Di fronte al mistero liturgico. Eppure basterebbe un po’ più di silenzio (L'osservatore Romano)

di Adriana Zarri, del 18 Novembre 2013

Adriana Zarri

Nostro Signore del deserto

Meditazioni sulla preghiera

da L’osservatore Romano del 16 Novembre

A questo punto possiamo anche recuperare quanto poteva esserci di valido in talune obiezioni (a dire il vero molto banalizzate) degli avversari della riforma liturgica e dei sostenitori del latino.
Si disse, da parte di qualcuno, che la lingua incomprensibile avrebbe meglio custodito il mistero e difeso la contemplazione. Argomento maldestro, in quanto il mistero non è qualcosa di subrazionale (come accade nel diaframma linguistico) bensì di sovrarazionale, il che è evidentemente ben altro. Il mistero è la divina trascendenza; e sarebbe ridicolo che la si potesse sconfiggere con un po’ di grammatica latina! Senza dir poi delle letture bibliche, totalmente frustrate da un tramite linguistico incomprensibile e incapace di mediare e trasmettere il Verbo, in parole accessibili. Tuttavia, al di là delle obiezioni goffe, possiamo cogliere un loro possibile senso: che, cioè, non si esaurisce tutto nell’intelligibile e nel didascalico, che la pedagogia non si attua solo a livello logico e che una ricerca esasperata di razionalità può talora violare alcune soglie di silenzio in cui abita, più direttamente, il mistero.

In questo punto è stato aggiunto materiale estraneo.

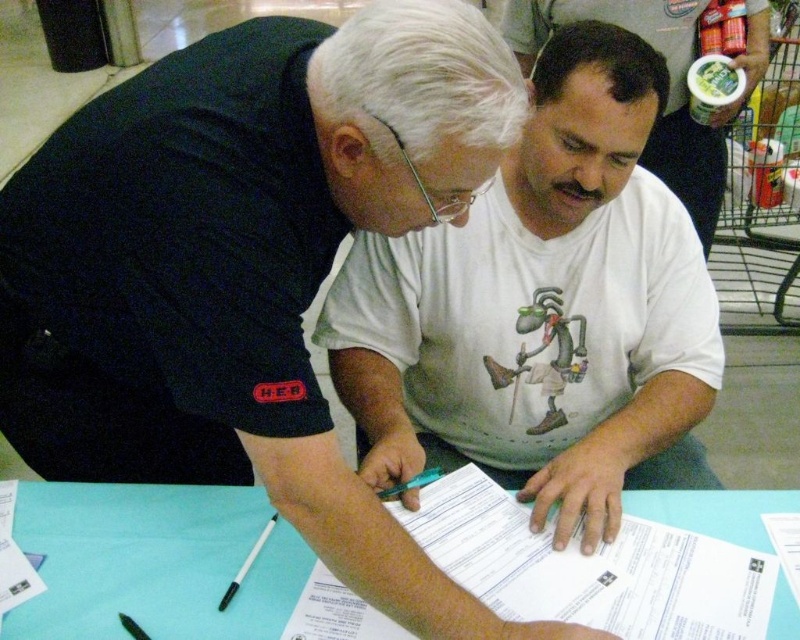 Where is `white cotton shirt at center`? white cotton shirt at center is located at coordinates (544, 310).

Can you confirm if white cotton shirt at center is wider than light blue paper at center?

Correct, the width of white cotton shirt at center exceeds that of light blue paper at center.

Is point (344, 268) positioned before point (120, 508)?

No, it is not.

Find the location of a particular element. white cotton shirt at center is located at coordinates (544, 310).

Which is in front, point (180, 586) or point (244, 566)?

Point (180, 586) is more forward.

Is point (218, 520) farther from camera compared to point (258, 541)?

Yes, point (218, 520) is behind point (258, 541).

Locate an element on the screen. light blue paper at center is located at coordinates (154, 563).

Which is behind, point (670, 56) or point (266, 532)?

The point (670, 56) is behind.

Based on the photo, does white t-shirt at center have a larger size compared to black plastic pen at lower center?

Yes.

Which is in front, point (662, 164) or point (226, 604)?

Positioned in front is point (226, 604).

The height and width of the screenshot is (640, 800). Identify the location of white t-shirt at center. (668, 93). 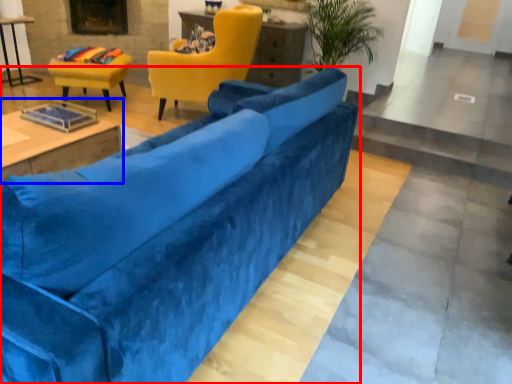 Question: Which object is further to the camera taking this photo, studio couch (highlighted by a red box) or table (highlighted by a blue box)?

Choices:
 (A) studio couch
 (B) table

Answer: (B) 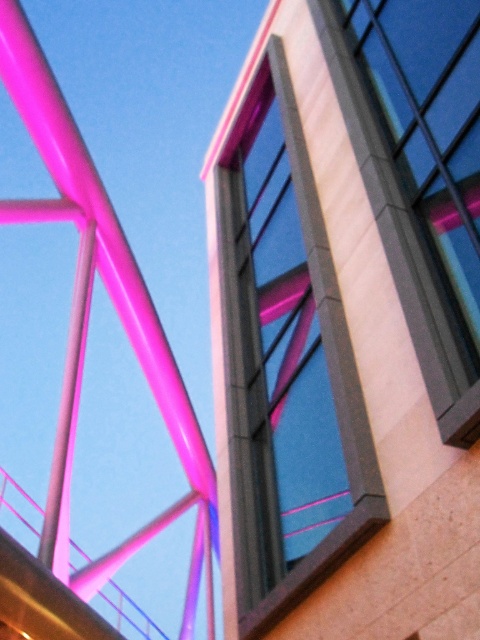 Is matte glass window at center further to the viewer compared to matte glass window at upper right?

That is False.

From the picture: Does matte glass window at center have a lesser width compared to matte glass window at upper right?

Incorrect, matte glass window at center's width is not less than matte glass window at upper right's.

This screenshot has width=480, height=640. Find the location of `matte glass window at center`. matte glass window at center is located at coordinates (284, 369). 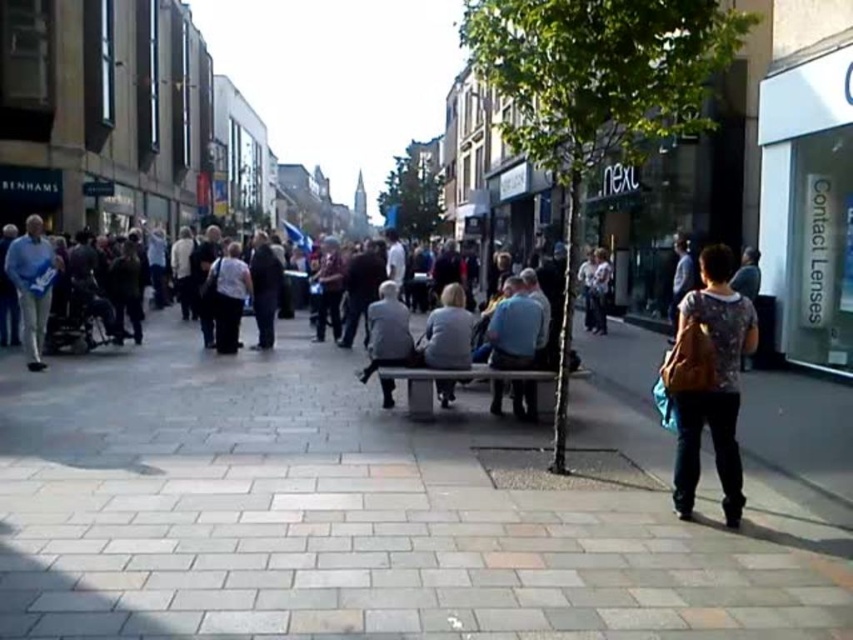 Between patterned fabric shirt at right and blue fabric jacket at center, which one has more height?

With more height is patterned fabric shirt at right.

Which is in front, point (686, 369) or point (511, 314)?

Point (686, 369) is more forward.

Is point (730, 428) closer to viewer compared to point (534, 321)?

Yes, it is.

The image size is (853, 640). In order to click on patterned fabric shirt at right in this screenshot , I will do [x=709, y=380].

Between light gray fabric jacket at center and gray fabric jacket at center, which one has less height?

With less height is light gray fabric jacket at center.

Looking at this image, who is higher up, light gray fabric jacket at center or gray fabric jacket at center?

light gray fabric jacket at center is above.

Is point (456, 292) positioned after point (404, 356)?

Yes.

Locate an element on the screen. This screenshot has height=640, width=853. light gray fabric jacket at center is located at coordinates (447, 332).

Is light blue fabric bag at left bigger than light gray fabric jacket at center?

Yes, light blue fabric bag at left is bigger than light gray fabric jacket at center.

Can you confirm if light blue fabric bag at left is positioned to the right of light gray fabric jacket at center?

In fact, light blue fabric bag at left is to the left of light gray fabric jacket at center.

Between point (26, 232) and point (444, 307), which one is positioned behind?

Point (26, 232)

Image resolution: width=853 pixels, height=640 pixels. In order to click on light blue fabric bag at left in this screenshot , I will do `click(32, 284)`. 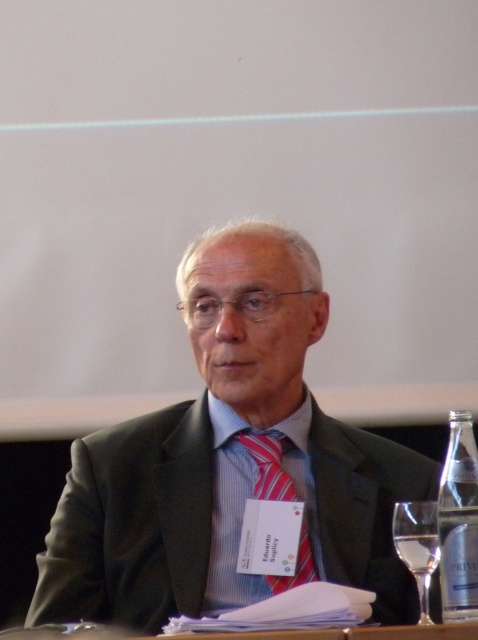 What is the color of the material at the point with coordinates (230, 461)?

The point at coordinates (230, 461) is on the matte black suit at center.

You are a photographer at a formal event. You need to ensure that the matte black suit at center is visible above the clear glass bottle at lower right in your photo. Based on their heights, will this arrangement naturally occur?

The matte black suit at center is taller than the clear glass bottle at lower right, so yes, the arrangement will naturally allow the matte black suit at center to be visible above the clear glass bottle at lower right.

What are the coordinates of the striped silk tie at center?

The striped silk tie at center is located at coordinates point [268,465].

Soltanto che il rimedio non è quello puerile e formalistico di regredire verso l’incomprensibilità di lingue arcane (rimedio, tra l’altro, inefficace per chiunque le conosca; per cui gli indotti sarebbero privilegiati sui sacerdoti e sugli uomini colti), ma di camminare in avanti, verso il mistero autentico, in forme d’approccio da inventare ma che lascino uno spazio più vasto al silenzio (quello vero), all’ascolto, alla poesia, con quel suo tanto di ineffabile e pur detto che varca i segni del puro razionale.
Non va neanche negata a priori l’ipotesi che, in rari casi, l’incomprensibilità di una lingua sconosciuta possa tenere il posto del silenzio e reggere una contemplazione atematica, difendendola da quell’invadenza, da quel turbamento razionale che può rompere la quiete calmissima di certi stati di preghiera. Ma, in questo caso, il latino non vale più del greco o del sanscrito o di una filastrocca da bambini. Entriamo qui nella tecnica della contemplazione: un discorso che è stato del tutto eluso dalla nuova liturgia come, del resto, appariva lontano dalla vecchia.